**Given entries:**
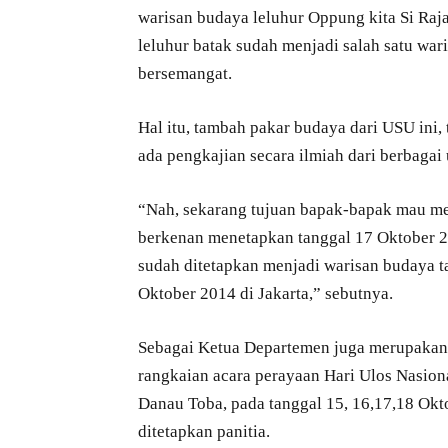
warisan budaya leluhur Oppung kita Si Ra
leluhur batak sudah menjadi salah satu war
bersemangat.
Hal itu, tambah pakar budaya dari USU ini
ada pengkajian secara ilmiah dari berbagai 
“Nah, sekarang tujuan bapak-bapak mau men
berkenan menetapkan tanggal 17 Oktober 2
sudah ditetapkan menjadi warisan budaya 
Oktober 2014 di Jakarta,” sebutnya.
Sebagai Ketua Departemen juga merupakan 
rangkaian acara perayaan Hari Ulos Nasio
Danau Toba, pada tanggal 15, 16,17,18 Okt
ditetapkan panitia.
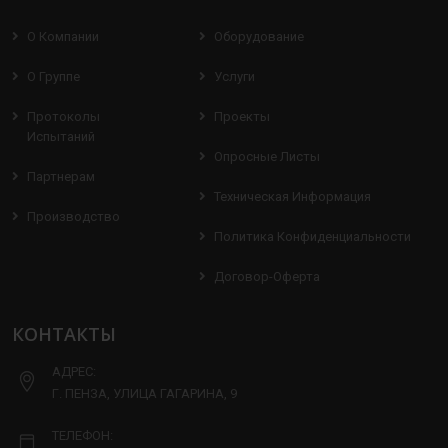
О Компании
Оборудование
О Группе
Услуги
Протоколы
Проекты
Испытаний
Опросные Листы
Партнерам
Техническая Информация
Производство
Политика Конфиденциальности
Договор-Оферта
КОНТАКТЫ
АДРЕС:
Г. ПЕНЗА, УЛИЦА ГАГАРИНА, 9
ТЕЛЕФОН:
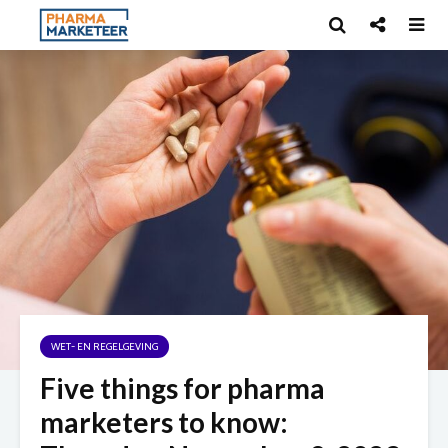
WET- EN REGELGEVING
Five things for pharma
marketers to know:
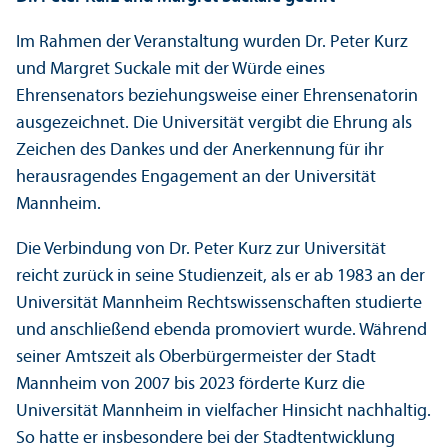
Im Rahmen der Veranstaltung wurden Dr. Peter Kurz
und Margret Suckale mit der Würde eines
Ehrensenators beziehungs­weise einer Ehrensenatorin
ausgezeichnet. Die Universität vergibt die Ehrung als
Zeichen des Dankes und der Anerkennung für ihr
herausragendes Engagement an der Universität
Mannheim.
Die Verbindung von Dr. Peter Kurz zur Universität
reicht zurück in seine Studien­zeit, als er ab 1983 an der
Universität Mannheim Rechts­wissenschaften studierte
und anschließend ebenda promoviert wurde. Während
seiner Amtszeit als Oberbürgermeister der Stadt
Mannheim von 2007 bis 2023 förderte Kurz die
Universität Mannheim in vielfacher Hinsicht nachhaltig.
So hatte er insbesondere bei der Stadt­entwicklung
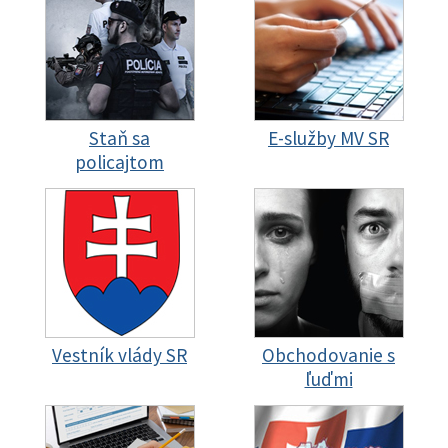
Staň sa
E-služby MV SR
policajtom
Vestník vlády SR
Obchodovanie s
ľuďmi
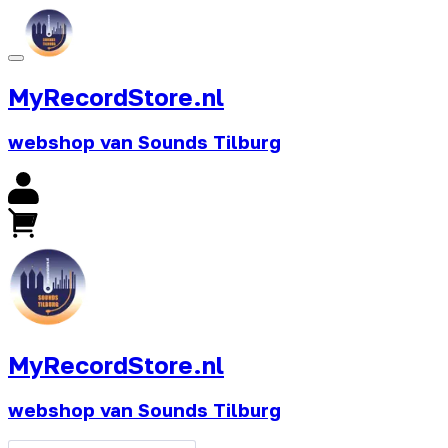
MyRecordStore.nl
webshop van Sounds Tilburg
MyRecordStore.nl
webshop van Sounds Tilburg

**Your goal:**
Copy every line from the records above that contains the word "warisan".

**Response to this exercise:**
warisan budaya leluhur Oppung kita Si Ra
sudah ditetapkan menjadi warisan budaya 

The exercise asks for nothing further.